Wang also points out that nano-materials are still relatively expensive, and some industries are not able to pass extra costs to their consumer base. This may determine the number of jobs that will initially be available to IEs in manufacturing, systems design, distribution, reliability, and quality control. Budget is certainly a factor in the top five industries that have enjoyed an accelerated pace of nano-movement, including direct consumer-driven manufacturing (particularly cosmetics), which allows for more reliability engineering positions based on the industry’s capacity for risk.

The cosmetics market is growing by 10 percent worldwide annually because of the popularity of products billed as “anti-aging.” For example, L’Oreal, the world’s largest cosmetics company, has devoted millions of dollars to nanotechnology research, which it believes offers great potential for slowing the effect of age on skin and hair. And yet, neither the U.S. Food and Drug Administration nor corresponding regulatory agencies in other countries have done much in the way of imposing manufacturing and marketing standards. Little is known about toxicity levels of nano-particles deep in the skin or near the eyes though the success of Botox alone, for example, attests to the cost people will pay in the name of youth or beauty.

This trend of “unreliability” disturbs both Berube and Way Kuo, Ph.D., university distinguished professor and dean of engineering at the University of Tennessee.

“The thing about cosmetics that we don’t want to admit is that none of it works. It’s a luxury item,” said Berube, who has been vocal about the societal and ethical interactions of emerging technologies. “We need medicine to live, we need water to survive, we don’t need cosmetics. Cosmetics will pose problems in the way that nanotechnology will be viewed; there’s a whole bunch of contact issues. There’s a psychological process around it though that strangely enough, we need to stave off the aging process.”
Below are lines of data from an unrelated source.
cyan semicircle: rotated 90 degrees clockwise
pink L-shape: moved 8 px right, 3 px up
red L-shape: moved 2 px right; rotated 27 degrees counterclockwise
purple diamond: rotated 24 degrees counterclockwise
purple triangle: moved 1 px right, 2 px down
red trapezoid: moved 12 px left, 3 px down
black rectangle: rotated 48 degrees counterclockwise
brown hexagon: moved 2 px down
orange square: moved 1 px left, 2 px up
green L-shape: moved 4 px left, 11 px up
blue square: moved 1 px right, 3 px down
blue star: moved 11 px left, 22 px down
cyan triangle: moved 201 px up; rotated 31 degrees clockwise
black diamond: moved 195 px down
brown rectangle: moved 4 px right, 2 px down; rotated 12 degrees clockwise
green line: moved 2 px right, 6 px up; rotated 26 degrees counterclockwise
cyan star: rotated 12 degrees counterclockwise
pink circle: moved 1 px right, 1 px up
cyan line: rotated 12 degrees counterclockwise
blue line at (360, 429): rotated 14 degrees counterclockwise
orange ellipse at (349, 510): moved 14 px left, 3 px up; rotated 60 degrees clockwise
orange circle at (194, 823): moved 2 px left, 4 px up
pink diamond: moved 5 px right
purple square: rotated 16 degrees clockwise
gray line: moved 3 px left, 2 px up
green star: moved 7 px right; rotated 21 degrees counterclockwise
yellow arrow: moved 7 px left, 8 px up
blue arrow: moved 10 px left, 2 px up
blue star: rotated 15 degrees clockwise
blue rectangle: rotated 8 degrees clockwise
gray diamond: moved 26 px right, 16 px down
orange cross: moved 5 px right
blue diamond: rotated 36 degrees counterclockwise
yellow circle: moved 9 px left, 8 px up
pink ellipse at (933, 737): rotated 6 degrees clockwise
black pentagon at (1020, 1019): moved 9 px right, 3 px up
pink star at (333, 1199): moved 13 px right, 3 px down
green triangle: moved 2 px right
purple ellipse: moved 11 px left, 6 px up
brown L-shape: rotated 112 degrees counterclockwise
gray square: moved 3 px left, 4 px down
Kuo, a fellow of IIE, insists that no matter what industries vie for R&D dollars or public accolades, quality control must be systematic, and IEs are essential to the planning and manufacturing.

“New ideas and connections stimulated by modern advancements are appearing in the bio, energy, and computing fields, while design, manufacturing, and reliability modeling are being left behind. We are already developing the scientific base -- nano-theory, fabrication science, materials sophistication, and manufacturing capabilities for a full-scale assault on nanotechnology,” said Kuo, “but we must ask if the manufacturing community is ready for producing nano-devices and whether the reliability community is ready to certify proper use of these nano-device systems. We must be leaders in guaranteeing that high-tech products and systems perform to acceptable modern standards.

“I believe that manufacturing is not over in the United States. In particular, nano-manufacturing will soon start after the R&D work is ready for dissemination. Of course, unless industrial engineers are properly trained in the nano-subjects, we will not be able to play the game along with others in the emerging disciplines.”

Candi S. Cross is the Institute of Industrial Engineers' managing editor.